Source records.
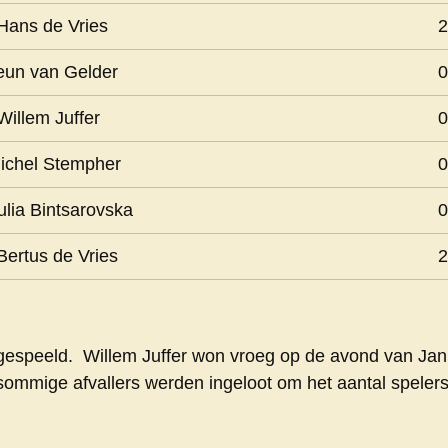
Hans de Vries
2
eun van Gelder
0
Willem Juffer
0
ichel Stempher
0
ulia Bintsarovska
0
Bertus de Vries
2
 gespeeld. Willem Juffer won vroeg op de avond van Jan
 sommige afvallers werden ingeloot om het aantal speler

Task instructions.
The full material above must be output verbatim, minus any pictures.

Output below.
Hans de Vries
2
eun van Gelder
0
Willem Juffer
0
ichel Stempher
0
ulia Bintsarovska
0
Bertus de Vries
2
 gespeeld. Willem Juffer won vroeg op de avond van Jan
 sommige afvallers werden ingeloot om het aantal speler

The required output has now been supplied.